Indexes need CONCURRENTLY in PostgreSQL. SQLite does not block on index creation. PostgreSQL does, unless you use CREATE INDEX CONCURRENTLY, which cannot run inside a transaction — meaning it cannot be in a wrapped migration. We put concurrent index creations in a separate migrations folder that runs without transaction wrapping.
Numbering, not timestamps
Some teams use timestamps in migration filenames (20260426143000_add_orders.sql) to avoid merge conflicts when two developers add migrations independently. We use sequential numbers (0007_add_orders.sql) and accept the occasional merge conflict.
The sequential numbers are a feature: you can see at a glance how many migrations a service has had, and you can refer to "migration 14" in conversation without anyone having to look it up. Timestamps make migrations into noise.
If two developers add migration 0008 simultaneously, the merge conflict is trivial: rename one to 0009 and we move on. We have had this happen exactly twice.
The "do not edit applied migrations" rule
This is the one inviolable rule. Once a migration has been applied to any environment past development, it does not change. If you find a bug in migration 0007 after it has been applied to staging, you write migration 0008 to fix it. You do not edit 0007.
The consequences of breaking this rule are nasty: production has the buggy version, staging has the fixed version, and the migration table on both says the same thing. You will spend a weekend reconciling.
The rule is enforced by code review and by the file modification timestamp. We have not yet added an explicit checksum check. We probably should.
What we run in production
All four products — DocuMint, CronPing, FlagBit, WebhookVault — use this pattern. Migrations live in app/migrations/ as numbered SQL files. The runner is the forty-line snippet above. Total: about ten migrations per service, all forward-only, all under twenty lines of SQL.

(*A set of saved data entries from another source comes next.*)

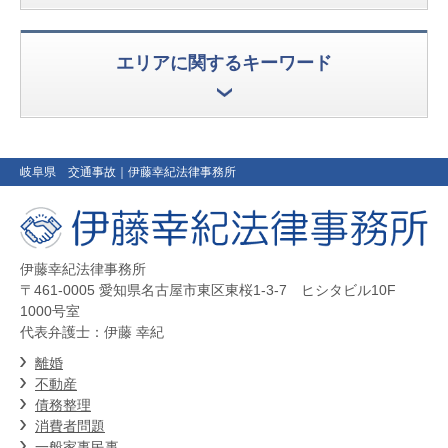
エリアに関するキーワード
岐阜県 交通事故
｜伊藤幸紀法律事務所
伊藤幸紀法律事務所
〒461-0005 愛知県名古屋市東区東桜1-3-7 ヒシタビル10F
1000号室
代表弁護士：伊藤 幸紀
離婚
不動産
債務整理
消費者問題
一般家事民事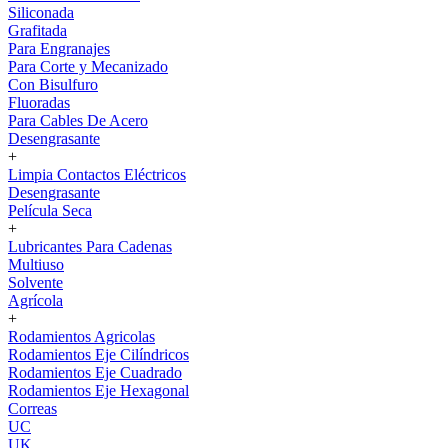
Siliconada
Grafitada
Para Engranajes
Para Corte y Mecanizado
Con Bisulfuro
Fluoradas
Para Cables De Acero
Desengrasante
+
Limpia Contactos Eléctricos
Desengrasante
Película Seca
+
Lubricantes Para Cadenas
Multiuso
Solvente
Agrícola
+
Rodamientos Agricolas
Rodamientos Eje Cilíndricos
Rodamientos Eje Cuadrado
Rodamientos Eje Hexagonal
Correas
UC
UK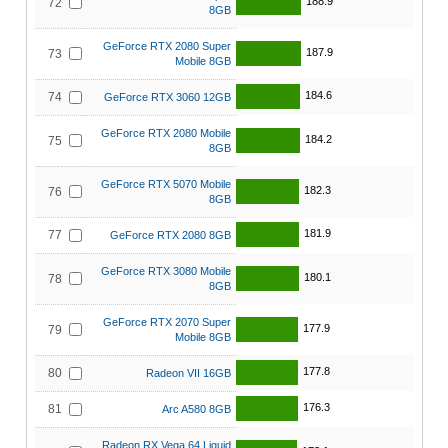
188.9
72
8GB
GeForce RTX 2080 Super
187.9
73
Mobile 8GB
184.6
74
GeForce RTX 3060 12GB
GeForce RTX 2080 Mobile
184.2
75
8GB
GeForce RTX 5070 Mobile
182.3
76
8GB
181.9
77
GeForce RTX 2080 8GB
GeForce RTX 3080 Mobile
180.1
78
8GB
GeForce RTX 2070 Super
177.9
79
Mobile 8GB
177.8
80
Radeon VII 16GB
176.3
81
Arc A580 8GB
Radeon RX Vega 64 Liquid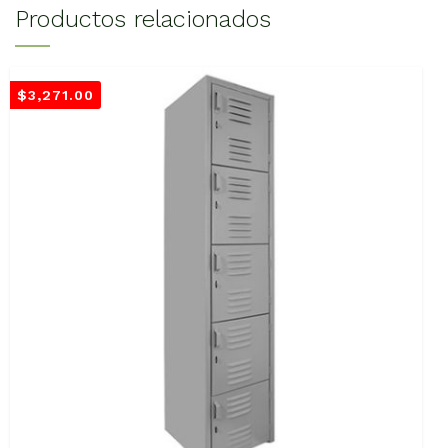
Productos relacionados
$
3,271.00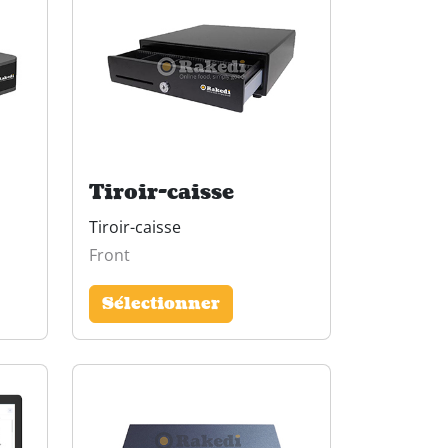
Tiroir-caisse
Tiroir-caisse
Front
Sélectionner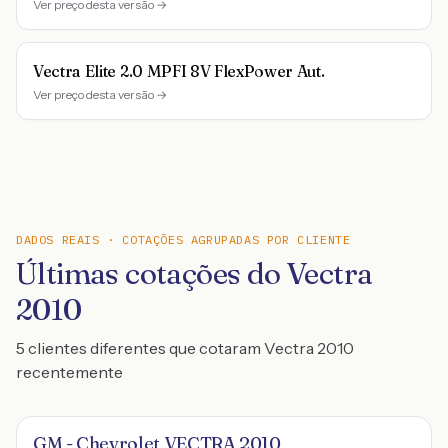
Ver preço desta versão →
Vectra Elite 2.0 MPFI 8V FlexPower Aut.
Ver preço desta versão →
DADOS REAIS · COTAÇÕES AGRUPADAS POR CLIENTE
Últimas cotações do Vectra
2010
5 clientes diferentes que cotaram Vectra 2010
recentemente
GM - Chevrolet VECTRA 2010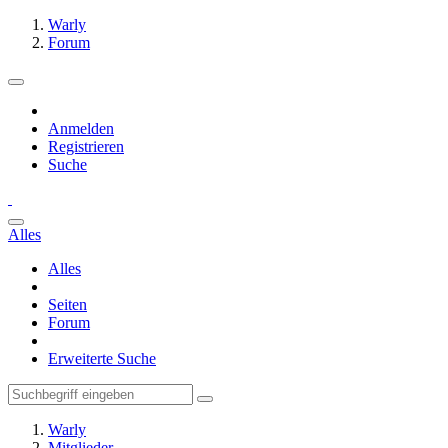
Warly
Forum
Anmelden
Registrieren
Suche
Alles
Alles
Seiten
Forum
Erweiterte Suche
Warly
Mitglieder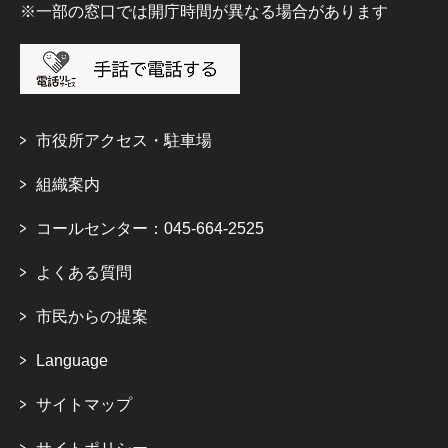
※一部の窓口では開庁時間が異なる場合があります
市役所アクセス・駐車場
組織案内
コールセンター：045-664-2525
よくある質問
市民からの提案
Language
サイトマップ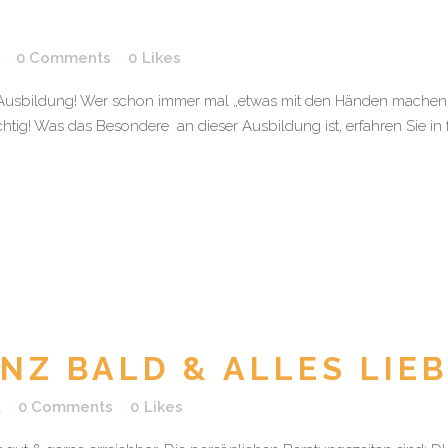
0 Comments
0
Likes
age Ausbildung! Wer schon immer mal „etwas mit den Händen machen
chtig! Was das Besondere an dieser Ausbildung ist, erfahren Sie i
NZ BALD & ALLES LIEB
a
0 Comments
0
Likes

When we eventually need PostgreSQL, the runner needs minor changes (psycopg2 instead of sqlite3, parameter binding) but the philosophy stays. When we eventually need cross-region replication or zero-downtime DDL, we will switch to a real migration tool. Until then, the file system and a tiny script have been entirely sufficient.
The smaller the better
The migration tool you do not have is the migration tool that does not have bugs, does not have a CLI to learn, does not require a config file, and does not break when you upgrade it. For a small service, the cost-benefit of a tool is a losing trade. The cost-benefit of a forty-line runner is a clear win.
This is the same shape as the rest of the early-stage SaaS toolbox: prefer the simplest thing that works. Reach for the tool when the simple thing breaks. Most of the time, it does not break.